- [Your instructions]
Set down, exactly and in full, the line holding "dans cet article" and all the lines after it until the listing ends, and nothing else.

- [Available data]
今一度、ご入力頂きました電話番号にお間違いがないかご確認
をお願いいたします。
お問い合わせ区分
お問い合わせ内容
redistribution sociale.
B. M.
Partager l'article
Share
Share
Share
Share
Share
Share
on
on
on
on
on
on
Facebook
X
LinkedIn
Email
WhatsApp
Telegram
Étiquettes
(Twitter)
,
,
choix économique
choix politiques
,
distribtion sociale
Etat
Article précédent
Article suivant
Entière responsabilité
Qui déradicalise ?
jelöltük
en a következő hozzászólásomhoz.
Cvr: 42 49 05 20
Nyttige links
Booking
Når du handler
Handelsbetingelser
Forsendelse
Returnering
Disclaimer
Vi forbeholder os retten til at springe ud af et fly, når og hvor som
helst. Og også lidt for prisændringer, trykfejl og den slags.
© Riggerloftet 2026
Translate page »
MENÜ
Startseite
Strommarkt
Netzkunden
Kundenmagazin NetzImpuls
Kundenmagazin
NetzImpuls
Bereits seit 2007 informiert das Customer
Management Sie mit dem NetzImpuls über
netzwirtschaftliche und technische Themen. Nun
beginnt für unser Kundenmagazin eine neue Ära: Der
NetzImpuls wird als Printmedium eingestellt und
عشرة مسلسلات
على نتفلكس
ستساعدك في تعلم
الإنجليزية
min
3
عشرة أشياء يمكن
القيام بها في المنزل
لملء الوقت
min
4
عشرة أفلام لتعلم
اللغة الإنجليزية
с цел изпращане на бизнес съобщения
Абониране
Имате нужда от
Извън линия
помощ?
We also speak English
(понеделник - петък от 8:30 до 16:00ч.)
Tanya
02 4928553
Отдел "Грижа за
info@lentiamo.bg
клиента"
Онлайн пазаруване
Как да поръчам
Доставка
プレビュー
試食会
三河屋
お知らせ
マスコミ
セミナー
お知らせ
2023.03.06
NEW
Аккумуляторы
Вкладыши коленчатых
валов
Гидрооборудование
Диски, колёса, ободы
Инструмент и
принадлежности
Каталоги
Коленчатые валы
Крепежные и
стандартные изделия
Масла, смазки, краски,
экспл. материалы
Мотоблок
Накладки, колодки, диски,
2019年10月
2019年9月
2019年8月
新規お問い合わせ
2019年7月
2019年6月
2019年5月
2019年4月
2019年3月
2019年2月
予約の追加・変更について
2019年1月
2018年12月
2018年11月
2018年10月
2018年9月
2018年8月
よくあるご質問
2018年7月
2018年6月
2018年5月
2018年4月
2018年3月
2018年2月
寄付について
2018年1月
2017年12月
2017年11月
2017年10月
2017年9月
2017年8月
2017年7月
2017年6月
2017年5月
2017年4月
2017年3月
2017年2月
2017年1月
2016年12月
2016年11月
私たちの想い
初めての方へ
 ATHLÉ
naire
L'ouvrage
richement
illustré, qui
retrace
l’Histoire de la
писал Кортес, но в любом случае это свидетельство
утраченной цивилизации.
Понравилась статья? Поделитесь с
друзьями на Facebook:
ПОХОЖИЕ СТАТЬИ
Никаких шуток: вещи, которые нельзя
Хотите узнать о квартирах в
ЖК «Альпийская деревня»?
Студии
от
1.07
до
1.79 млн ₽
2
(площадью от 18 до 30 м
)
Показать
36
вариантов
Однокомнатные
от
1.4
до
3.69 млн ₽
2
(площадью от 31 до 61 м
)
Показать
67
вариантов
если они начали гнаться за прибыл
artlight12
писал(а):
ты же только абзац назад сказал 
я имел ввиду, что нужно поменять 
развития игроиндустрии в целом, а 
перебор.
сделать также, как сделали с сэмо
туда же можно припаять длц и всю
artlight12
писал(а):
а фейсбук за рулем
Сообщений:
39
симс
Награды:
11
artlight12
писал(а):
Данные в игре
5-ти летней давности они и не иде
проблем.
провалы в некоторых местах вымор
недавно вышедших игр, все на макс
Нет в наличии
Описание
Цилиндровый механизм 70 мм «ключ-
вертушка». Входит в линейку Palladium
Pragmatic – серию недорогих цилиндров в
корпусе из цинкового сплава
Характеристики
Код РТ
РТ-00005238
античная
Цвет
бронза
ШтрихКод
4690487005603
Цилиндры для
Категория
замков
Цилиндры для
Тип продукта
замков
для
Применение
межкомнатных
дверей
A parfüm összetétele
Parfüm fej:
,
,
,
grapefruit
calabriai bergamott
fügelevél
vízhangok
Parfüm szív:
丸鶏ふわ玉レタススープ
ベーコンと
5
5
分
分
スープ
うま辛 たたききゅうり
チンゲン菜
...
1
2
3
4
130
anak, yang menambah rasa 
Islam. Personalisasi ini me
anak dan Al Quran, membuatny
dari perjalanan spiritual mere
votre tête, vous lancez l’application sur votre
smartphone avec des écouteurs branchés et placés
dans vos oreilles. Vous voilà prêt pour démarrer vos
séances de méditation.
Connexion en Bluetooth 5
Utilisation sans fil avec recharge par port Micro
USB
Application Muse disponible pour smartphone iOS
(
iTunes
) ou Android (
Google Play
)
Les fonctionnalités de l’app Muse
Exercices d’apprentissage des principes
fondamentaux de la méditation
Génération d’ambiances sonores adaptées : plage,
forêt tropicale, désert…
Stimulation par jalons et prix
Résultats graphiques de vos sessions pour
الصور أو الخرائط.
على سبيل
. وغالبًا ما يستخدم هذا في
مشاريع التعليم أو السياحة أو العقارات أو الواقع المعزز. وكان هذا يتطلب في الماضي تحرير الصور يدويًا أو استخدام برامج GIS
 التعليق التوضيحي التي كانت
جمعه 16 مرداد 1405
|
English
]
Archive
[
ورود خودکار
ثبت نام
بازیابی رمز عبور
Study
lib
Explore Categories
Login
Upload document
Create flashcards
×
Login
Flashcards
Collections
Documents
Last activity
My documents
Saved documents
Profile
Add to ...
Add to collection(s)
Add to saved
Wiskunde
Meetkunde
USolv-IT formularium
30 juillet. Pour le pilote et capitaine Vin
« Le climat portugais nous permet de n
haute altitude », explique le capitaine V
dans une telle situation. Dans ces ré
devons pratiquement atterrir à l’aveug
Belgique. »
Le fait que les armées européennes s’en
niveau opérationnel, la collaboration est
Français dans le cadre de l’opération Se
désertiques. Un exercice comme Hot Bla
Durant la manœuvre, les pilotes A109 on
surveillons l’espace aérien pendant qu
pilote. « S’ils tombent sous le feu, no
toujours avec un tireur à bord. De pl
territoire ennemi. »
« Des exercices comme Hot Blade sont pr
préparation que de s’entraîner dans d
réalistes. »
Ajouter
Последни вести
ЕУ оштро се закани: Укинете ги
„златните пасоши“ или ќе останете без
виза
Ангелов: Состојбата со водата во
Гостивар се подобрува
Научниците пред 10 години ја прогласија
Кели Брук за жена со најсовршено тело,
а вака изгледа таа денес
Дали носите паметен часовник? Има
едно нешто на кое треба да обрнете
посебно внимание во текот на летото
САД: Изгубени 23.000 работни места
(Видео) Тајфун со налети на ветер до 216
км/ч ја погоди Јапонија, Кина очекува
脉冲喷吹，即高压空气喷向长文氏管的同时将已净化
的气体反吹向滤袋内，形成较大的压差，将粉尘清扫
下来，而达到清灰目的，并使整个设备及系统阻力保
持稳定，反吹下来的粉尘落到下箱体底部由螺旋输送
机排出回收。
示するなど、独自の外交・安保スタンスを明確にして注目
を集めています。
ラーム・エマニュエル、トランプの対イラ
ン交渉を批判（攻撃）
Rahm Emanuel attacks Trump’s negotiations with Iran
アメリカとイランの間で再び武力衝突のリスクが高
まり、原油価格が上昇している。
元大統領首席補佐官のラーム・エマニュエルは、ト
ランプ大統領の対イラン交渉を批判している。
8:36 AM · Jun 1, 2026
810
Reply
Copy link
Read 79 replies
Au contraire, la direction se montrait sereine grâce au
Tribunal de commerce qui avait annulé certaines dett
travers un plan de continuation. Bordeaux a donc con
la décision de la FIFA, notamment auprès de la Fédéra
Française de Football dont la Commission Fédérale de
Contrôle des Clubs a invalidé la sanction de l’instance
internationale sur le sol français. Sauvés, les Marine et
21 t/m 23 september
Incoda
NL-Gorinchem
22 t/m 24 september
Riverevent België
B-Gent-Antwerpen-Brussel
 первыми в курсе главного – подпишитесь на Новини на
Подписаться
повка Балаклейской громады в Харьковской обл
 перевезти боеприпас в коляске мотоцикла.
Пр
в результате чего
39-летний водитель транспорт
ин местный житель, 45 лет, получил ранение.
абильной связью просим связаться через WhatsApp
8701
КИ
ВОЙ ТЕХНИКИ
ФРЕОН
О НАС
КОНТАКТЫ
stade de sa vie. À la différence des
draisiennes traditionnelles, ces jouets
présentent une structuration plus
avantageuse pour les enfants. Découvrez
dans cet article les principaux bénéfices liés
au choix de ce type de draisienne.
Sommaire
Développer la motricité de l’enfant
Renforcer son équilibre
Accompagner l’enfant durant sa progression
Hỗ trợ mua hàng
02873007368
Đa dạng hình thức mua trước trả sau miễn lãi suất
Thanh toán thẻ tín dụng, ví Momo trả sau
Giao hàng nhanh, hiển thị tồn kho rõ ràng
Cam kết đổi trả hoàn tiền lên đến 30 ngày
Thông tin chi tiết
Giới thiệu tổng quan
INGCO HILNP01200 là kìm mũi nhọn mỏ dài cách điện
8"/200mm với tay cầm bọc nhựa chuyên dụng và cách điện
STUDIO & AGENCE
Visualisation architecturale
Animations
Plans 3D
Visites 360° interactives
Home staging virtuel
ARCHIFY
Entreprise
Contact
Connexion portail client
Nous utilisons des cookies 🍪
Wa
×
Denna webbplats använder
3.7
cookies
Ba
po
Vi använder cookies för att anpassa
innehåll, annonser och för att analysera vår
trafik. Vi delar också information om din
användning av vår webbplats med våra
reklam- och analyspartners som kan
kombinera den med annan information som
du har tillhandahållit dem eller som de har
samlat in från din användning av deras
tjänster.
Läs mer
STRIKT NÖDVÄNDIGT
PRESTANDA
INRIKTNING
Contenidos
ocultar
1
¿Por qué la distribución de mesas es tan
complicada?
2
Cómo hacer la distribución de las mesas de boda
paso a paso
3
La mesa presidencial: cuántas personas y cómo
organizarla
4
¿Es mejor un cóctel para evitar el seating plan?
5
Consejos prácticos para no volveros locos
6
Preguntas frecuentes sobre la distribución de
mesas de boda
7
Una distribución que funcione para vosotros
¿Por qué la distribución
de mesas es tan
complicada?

- [Written solution]
dans cet article les principaux bénéfices liés
au choix de ce type de draisienne.
Sommaire
Développer la motricité de l’enfant
Renforcer son équilibre
Accompagner l’enfant durant sa progression
Hỗ trợ mua hàng
02873007368
Đa dạng hình thức mua trước trả sau miễn lãi suất
Thanh toán thẻ tín dụng, ví Momo trả sau
Giao hàng nhanh, hiển thị tồn kho rõ ràng
Cam kết đổi trả hoàn tiền lên đến 30 ngày
Thông tin chi tiết
Giới thiệu tổng quan
INGCO HILNP01200 là kìm mũi nhọn mỏ dài cách điện
8"/200mm với tay cầm bọc nhựa chuyên dụng và cách điện
STUDIO & AGENCE
Visualisation architecturale
Animations
Plans 3D
Visites 360° interactives
Home staging virtuel
ARCHIFY
Entreprise
Contact
Connexion portail client
Nous utilisons des cookies 🍪
Wa
×
Denna webbplats använder
3.7
cookies
Ba
po
Vi använder cookies för att anpassa
innehåll, annonser och för att analysera vår
trafik. Vi delar också information om din
användning av vår webbplats med våra
reklam- och analyspartners som kan
kombinera den med annan information som
du har tillhandahållit dem eller som de har
samlat in från din användning av deras
tjänster.
Läs mer
STRIKT NÖDVÄNDIGT
PRESTANDA
INRIKTNING
Contenidos
ocultar
1
¿Por qué la distribución de mesas es tan
complicada?
2
Cómo hacer la distribución de las mesas de boda
paso a paso
3
La mesa presidencial: cuántas personas y cómo
organizarla
4
¿Es mejor un cóctel para evitar el seating plan?
5
Consejos prácticos para no volveros locos
6
Preguntas frecuentes sobre la distribución de
mesas de boda
7
Una distribución que funcione para vosotros
¿Por qué la distribución
de mesas es tan
complicada?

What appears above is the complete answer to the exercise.